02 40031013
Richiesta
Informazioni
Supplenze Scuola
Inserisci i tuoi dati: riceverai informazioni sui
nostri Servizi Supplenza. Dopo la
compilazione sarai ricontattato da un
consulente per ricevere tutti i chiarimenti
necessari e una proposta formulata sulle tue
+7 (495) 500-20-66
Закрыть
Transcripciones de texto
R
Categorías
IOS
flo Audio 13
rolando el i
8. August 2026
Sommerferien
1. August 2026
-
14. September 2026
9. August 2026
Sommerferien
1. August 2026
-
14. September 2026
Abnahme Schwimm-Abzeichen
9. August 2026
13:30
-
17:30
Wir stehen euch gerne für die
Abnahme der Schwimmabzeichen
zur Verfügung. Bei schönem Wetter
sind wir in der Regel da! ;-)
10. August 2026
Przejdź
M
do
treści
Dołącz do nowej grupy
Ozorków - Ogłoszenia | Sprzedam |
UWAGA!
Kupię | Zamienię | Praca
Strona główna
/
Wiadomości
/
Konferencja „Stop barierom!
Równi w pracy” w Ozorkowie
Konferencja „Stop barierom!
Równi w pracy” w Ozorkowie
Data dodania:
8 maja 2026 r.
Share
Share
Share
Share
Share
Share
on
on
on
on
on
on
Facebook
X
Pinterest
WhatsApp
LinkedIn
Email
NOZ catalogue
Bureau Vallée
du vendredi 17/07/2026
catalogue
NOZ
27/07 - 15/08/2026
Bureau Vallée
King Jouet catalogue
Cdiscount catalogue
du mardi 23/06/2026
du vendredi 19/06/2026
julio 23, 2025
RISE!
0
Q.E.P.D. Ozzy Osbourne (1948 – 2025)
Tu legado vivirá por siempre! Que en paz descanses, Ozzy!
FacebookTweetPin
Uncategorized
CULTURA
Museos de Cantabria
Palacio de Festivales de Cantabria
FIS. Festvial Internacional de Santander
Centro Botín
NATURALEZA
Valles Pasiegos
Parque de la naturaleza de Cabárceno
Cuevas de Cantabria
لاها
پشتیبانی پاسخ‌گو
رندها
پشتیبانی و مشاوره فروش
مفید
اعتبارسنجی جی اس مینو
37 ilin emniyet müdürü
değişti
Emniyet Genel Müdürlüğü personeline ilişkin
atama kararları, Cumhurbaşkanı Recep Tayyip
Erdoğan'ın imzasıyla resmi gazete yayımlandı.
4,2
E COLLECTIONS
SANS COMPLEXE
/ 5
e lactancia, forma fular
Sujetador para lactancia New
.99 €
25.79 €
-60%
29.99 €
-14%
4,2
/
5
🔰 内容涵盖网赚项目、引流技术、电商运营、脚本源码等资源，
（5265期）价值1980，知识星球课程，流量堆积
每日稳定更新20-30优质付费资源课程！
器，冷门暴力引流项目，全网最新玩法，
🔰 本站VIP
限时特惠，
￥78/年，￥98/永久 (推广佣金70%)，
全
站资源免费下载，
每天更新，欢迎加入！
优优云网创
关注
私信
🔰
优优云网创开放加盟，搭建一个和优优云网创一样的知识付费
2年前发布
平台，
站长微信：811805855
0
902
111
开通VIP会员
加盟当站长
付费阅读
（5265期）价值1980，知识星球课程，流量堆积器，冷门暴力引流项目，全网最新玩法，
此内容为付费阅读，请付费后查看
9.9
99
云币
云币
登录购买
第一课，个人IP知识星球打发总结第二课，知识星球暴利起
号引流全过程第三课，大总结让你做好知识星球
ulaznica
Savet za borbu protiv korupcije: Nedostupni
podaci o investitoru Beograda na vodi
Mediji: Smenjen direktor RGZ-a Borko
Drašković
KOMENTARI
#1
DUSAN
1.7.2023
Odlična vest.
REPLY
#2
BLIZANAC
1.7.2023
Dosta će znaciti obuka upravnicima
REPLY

:::::

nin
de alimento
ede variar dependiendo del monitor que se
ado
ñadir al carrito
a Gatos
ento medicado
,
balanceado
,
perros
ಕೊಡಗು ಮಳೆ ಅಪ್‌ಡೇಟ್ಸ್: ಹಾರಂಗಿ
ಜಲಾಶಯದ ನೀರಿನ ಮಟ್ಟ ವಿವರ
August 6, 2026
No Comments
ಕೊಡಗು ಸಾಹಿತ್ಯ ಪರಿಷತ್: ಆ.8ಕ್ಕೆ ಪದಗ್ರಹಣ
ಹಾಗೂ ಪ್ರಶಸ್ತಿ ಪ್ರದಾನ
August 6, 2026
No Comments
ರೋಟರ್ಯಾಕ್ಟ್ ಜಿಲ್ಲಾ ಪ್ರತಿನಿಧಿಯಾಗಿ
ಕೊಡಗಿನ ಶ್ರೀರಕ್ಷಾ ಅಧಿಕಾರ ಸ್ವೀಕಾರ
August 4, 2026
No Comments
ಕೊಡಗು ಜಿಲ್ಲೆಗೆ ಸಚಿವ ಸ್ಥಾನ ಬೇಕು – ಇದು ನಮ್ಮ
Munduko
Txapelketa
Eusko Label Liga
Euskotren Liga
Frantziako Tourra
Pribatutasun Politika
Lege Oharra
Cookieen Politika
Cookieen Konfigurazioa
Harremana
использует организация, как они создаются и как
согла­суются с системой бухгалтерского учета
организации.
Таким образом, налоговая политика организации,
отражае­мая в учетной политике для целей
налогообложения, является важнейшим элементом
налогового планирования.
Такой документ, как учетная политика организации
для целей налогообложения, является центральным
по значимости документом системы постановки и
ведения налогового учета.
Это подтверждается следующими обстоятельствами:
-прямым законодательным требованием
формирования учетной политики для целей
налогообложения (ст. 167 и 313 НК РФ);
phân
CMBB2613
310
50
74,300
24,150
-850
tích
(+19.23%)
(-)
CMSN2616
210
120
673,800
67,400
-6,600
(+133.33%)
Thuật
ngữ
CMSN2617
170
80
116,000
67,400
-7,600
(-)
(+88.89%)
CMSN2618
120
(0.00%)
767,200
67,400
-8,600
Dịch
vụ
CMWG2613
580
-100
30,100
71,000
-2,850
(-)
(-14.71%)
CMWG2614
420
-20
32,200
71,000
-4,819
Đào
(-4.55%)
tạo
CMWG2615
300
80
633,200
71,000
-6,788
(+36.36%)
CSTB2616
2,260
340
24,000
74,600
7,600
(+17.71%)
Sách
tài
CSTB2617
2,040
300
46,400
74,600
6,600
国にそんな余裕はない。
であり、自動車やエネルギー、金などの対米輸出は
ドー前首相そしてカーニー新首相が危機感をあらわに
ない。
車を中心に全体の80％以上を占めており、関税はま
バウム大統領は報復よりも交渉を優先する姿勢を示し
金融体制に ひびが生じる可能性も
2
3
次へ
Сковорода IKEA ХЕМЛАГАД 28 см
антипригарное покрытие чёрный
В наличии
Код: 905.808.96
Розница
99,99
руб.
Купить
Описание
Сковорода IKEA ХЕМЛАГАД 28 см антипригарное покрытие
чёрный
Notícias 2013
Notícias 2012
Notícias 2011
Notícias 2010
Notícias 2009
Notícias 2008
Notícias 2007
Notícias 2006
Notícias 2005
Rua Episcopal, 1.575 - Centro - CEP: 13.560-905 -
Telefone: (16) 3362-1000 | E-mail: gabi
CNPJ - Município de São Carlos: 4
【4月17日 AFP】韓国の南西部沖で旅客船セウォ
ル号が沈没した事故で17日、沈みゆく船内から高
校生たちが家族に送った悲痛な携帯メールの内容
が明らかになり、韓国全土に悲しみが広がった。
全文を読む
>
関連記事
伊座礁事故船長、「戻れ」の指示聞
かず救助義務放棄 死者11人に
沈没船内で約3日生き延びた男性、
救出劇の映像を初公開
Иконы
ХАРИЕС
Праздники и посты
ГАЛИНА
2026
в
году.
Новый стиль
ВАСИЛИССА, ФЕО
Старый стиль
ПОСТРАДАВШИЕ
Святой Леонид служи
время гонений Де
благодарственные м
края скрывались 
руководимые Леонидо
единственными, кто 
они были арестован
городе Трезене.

:::::

Exercise objective. What is needed is every line of the records that contains the word "политика".

Answer for the task.
Таким образом, налоговая политика организации,
Такой документ, как учетная политика организации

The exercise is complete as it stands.